(Extracted page text data)

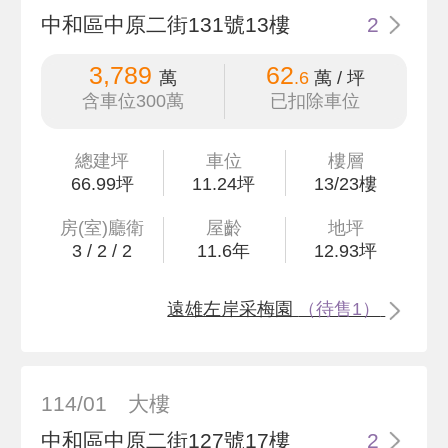
中和區中原二街131號13樓
2
3,789
62
萬
.6
萬 / 坪
含車位300萬
已扣除車位
總建坪
車位
樓層
66
.99
坪
11.24坪
13/23樓
房(室)廳衛
屋齡
地坪
3
/
2
/
2
11.6
年
12
.93
坪
遠雄左岸采梅園
（待售1）
114/01
大樓
中和區中原二街127號17樓
2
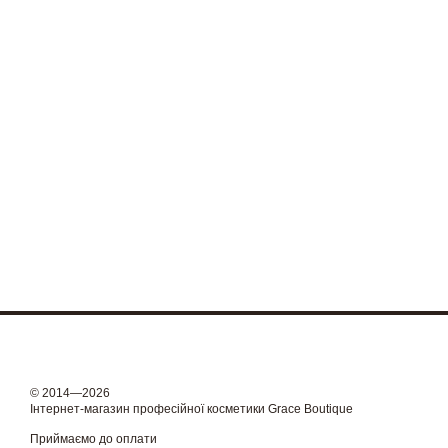
© 2014—2026
Інтернет-магазин професійної косметики Grace Boutique
Приймаємо до оплати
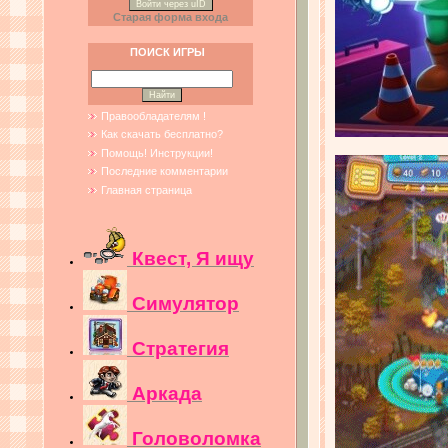
Войти через uID
Старая форма входа
ПОИСК ИГРЫ
Правообладателям !
Как скачать бесплатно?
Помощь! Инструкции!
Последние комментарии
Главная страница
Квест, Я ищу
Симулятор
Стратегия
Аркада
Головоломка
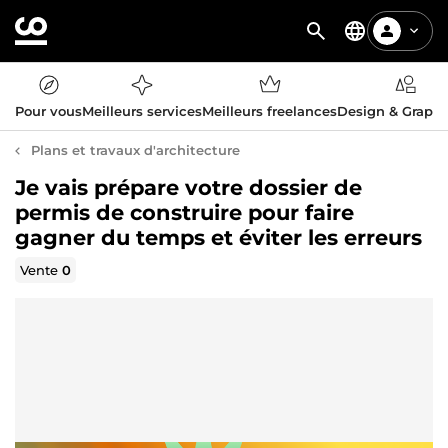
Pour vous
Meilleurs services
Meilleurs freelances
Design & Graph
Plans et travaux d'architecture
Je vais prépare votre dossier de
permis de construire pour faire
gagner du temps et éviter les erreurs
Vente
0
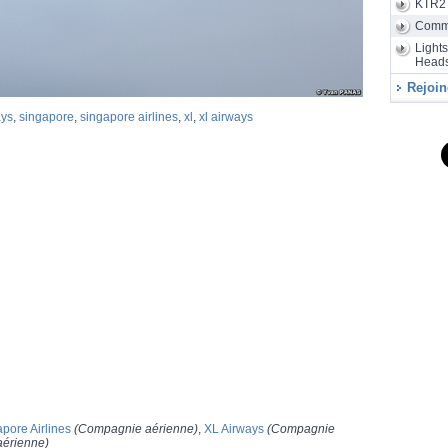
KTR2
Air
28/07
d'assembla
Comm
Light
Heads
Rejoin
ays
,
singapore
,
singapore airlines
,
xl
,
xl airways
pore Airlines
(Compagnie aérienne)
,
XL Airways
(Compagnie
érienne)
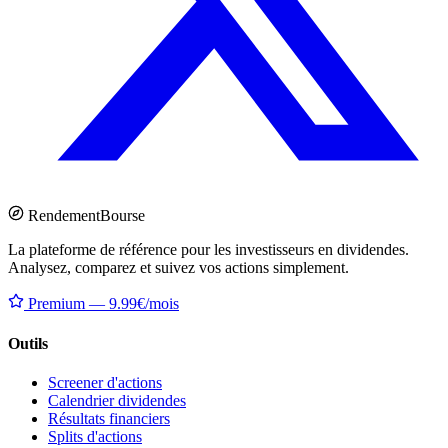
Rendement
Bourse
La plateforme de référence pour les investisseurs en dividendes.
Analysez, comparez et suivez vos actions simplement.
Premium — 9.99€/mois
Outils
Screener d'actions
Calendrier dividendes
Résultats financiers
Splits d'actions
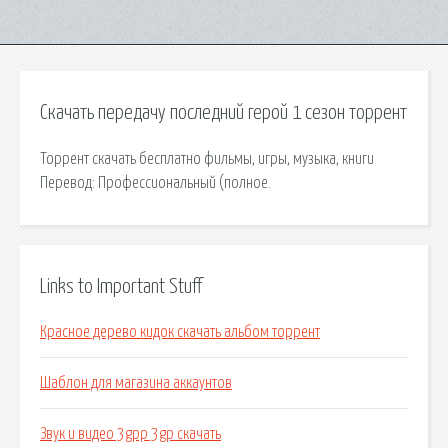
Скачать передачу последний герой 1 сезон торрент
Торрент скачать бесплатно фильмы, игры, музыка, книги
Перевод: Профессиональный (полное.
Links to Important Stuff
Красное дерево кидок скачать альбом торрент
Шаблон для магазина аккаунтов
Звук и видео 3gpp 3gp скачать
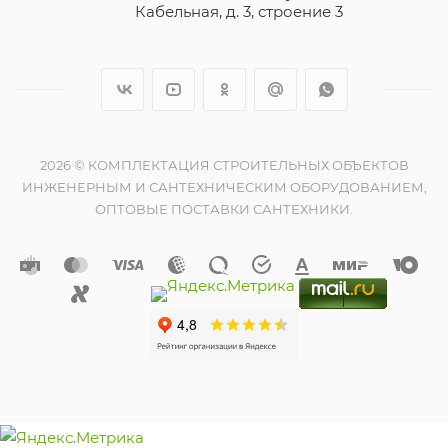
Кабельная, д. 3, строение 3
2026 © КОМПЛЕКТАЦИЯ СТРОИТЕЛЬНЫХ ОБЪЕКТОВ
ИНЖЕНЕРНЫМ И САНТЕХНИЧЕСКИМ ОБОРУДОВАНИЕМ,
ОПТОВЫЕ ПОСТАВКИ САНТЕХНИКИ.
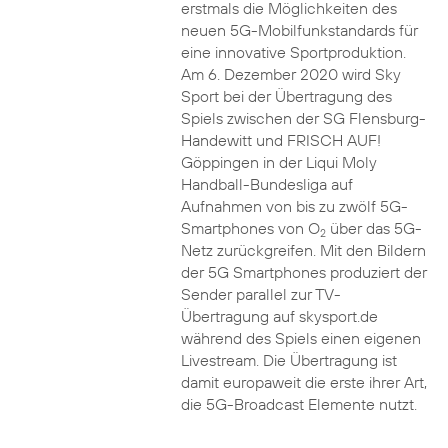
erstmals die Möglichkeiten des
neuen 5G-Mobilfunkstandards für
eine innovative Sportproduktion.
Am 6. Dezember 2020 wird Sky
Sport bei der Übertragung des
Spiels zwischen der SG Flensburg-
Handewitt und FRISCH AUF!
Göppingen in der Liqui Moly
Handball-Bundesliga auf
Aufnahmen von bis zu zwölf 5G-
Smartphones von O
über das 5G-
2
Netz zurückgreifen. Mit den Bildern
der 5G Smartphones produziert der
Sender parallel zur TV-
Übertragung auf skysport.de
während des Spiels einen eigenen
Livestream. Die Übertragung ist
damit europaweit die erste ihrer Art,
die 5G-Broadcast Elemente nutzt.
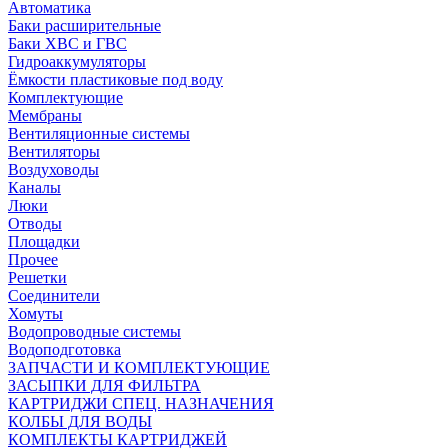
Автоматика
Баки расширительные
Баки ХВС и ГВС
Гидроаккумуляторы
Ёмкости пластиковые под воду
Комплектующие
Мембраны
Вентиляционные системы
Вентиляторы
Воздуховоды
Каналы
Люки
Отводы
Площадки
Прочее
Решетки
Соединители
Хомуты
Водопроводные системы
Водоподготовка
ЗАПЧАСТИ И КОМПЛЕКТУЮЩИЕ
ЗАСЫПКИ ДЛЯ ФИЛЬТРА
КАРТРИДЖИ СПЕЦ. НАЗНАЧЕНИЯ
КОЛБЫ ДЛЯ ВОДЫ
КОМПЛЕКТЫ КАРТРИДЖЕЙ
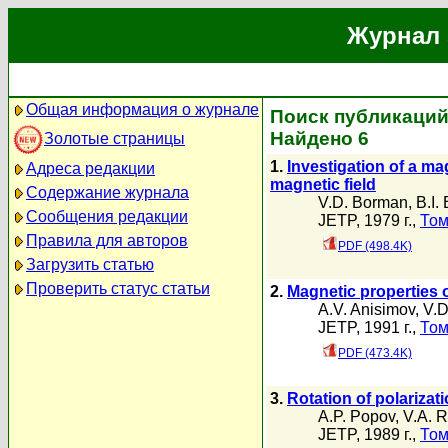
Журнал 
Общая информация о журнале
Поиск публикаций 
Найдено 6
Золотые страницы
1.
Investigation of a m
Адреса редакции
magnetic field
Содержание журнала
V.D. Borman
,
B.I.
Сообщения редакции
JETP, 1979 г.,
Том
Правила для авторов
PDF (498.4K)
Загрузить статью
Проверить статус статьи
2.
Magnetic properties o
A.V. Anisimov
,
V.D
JETP, 1991 г.,
Том
PDF (473.4K)
3.
Rotation of polarizati
A.P. Popov
,
V.A. 
JETP, 1989 г.,
Том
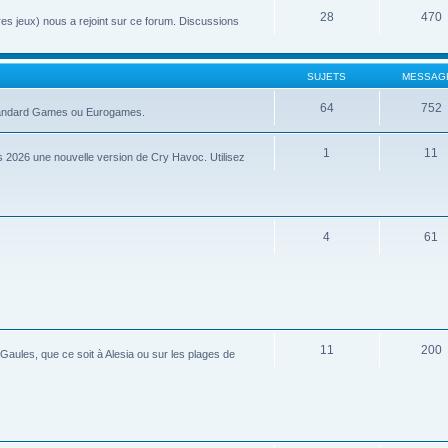
28
470
tres jeux) nous a rejoint sur ce forum. Discussions
SUJETS
MESSAG
64
752
 Standard Games ou Eurogames.
1
11
 2026 une nouvelle version de Cry Havoc. Utilisez
4
61
11
200
aules, que ce soit à Alesia ou sur les plages de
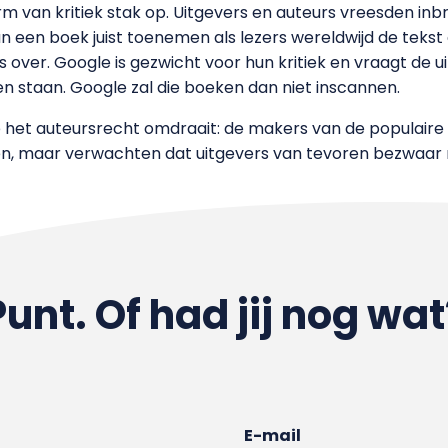
rm van kritiek stak op. Uitgevers en auteurs vreesden inb
n een boek juist toenemen als lezers wereldwijd de teks
 over. Google is gezwicht voor hun kritiek en vraagt de 
n staan. Google zal die boeken dan niet inscannen.
e het auteursrecht omdraait: de makers van de populair
ren, maar verwachten dat uitgevers van tevoren bezwaa
Punt. Of had jij nog wat
E-mail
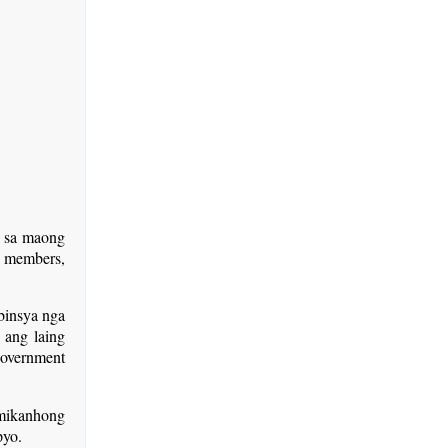
a sa maong
 members,
binsya nga
 ang laing
overnment
mikanhong
pyo.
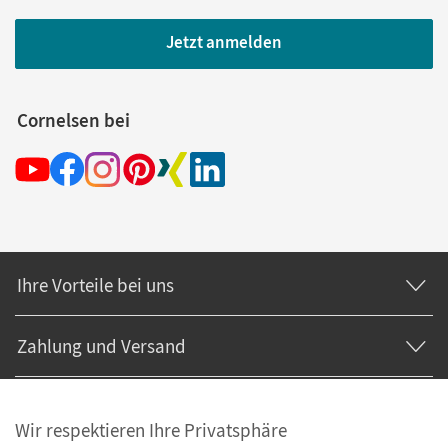
Jetzt anmelden
Cornelsen bei
Ihre Vorteile bei uns
Zahlung und Versand
Wir respektieren Ihre Privatsphäre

**Work order:** The string "kritiek" marks the lines to copy; report each of them from the data above.

**Response area:**
rm van kritiek stak op. Uitgevers en auteurs vreesden inb
 over. Google is gezwicht voor hun kritiek en vraagt de 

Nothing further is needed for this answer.